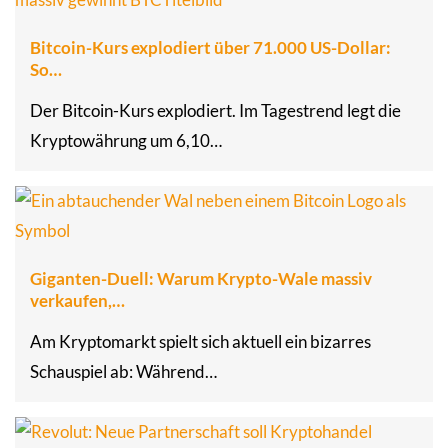
Bitcoin-Kurs explodiert über 71.000 US-Dollar:
So…
Der Bitcoin-Kurs explodiert. Im Tagestrend legt die
Kryptowährung um 6,10…
Giganten-Duell: Warum Krypto-Wale massiv
verkaufen,…
Am Kryptomarkt spielt sich aktuell ein bizarres
Schauspiel ab: Während…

__________________________________________________

# TASK ITEM
Copy out each line of the records where the string "Bitcoin" appears.

# COMPLETED EXERCISE
Bitcoin-Kurs explodiert über 71.000 US-Dollar:
Der Bitcoin-Kurs explodiert. Im Tagestrend legt die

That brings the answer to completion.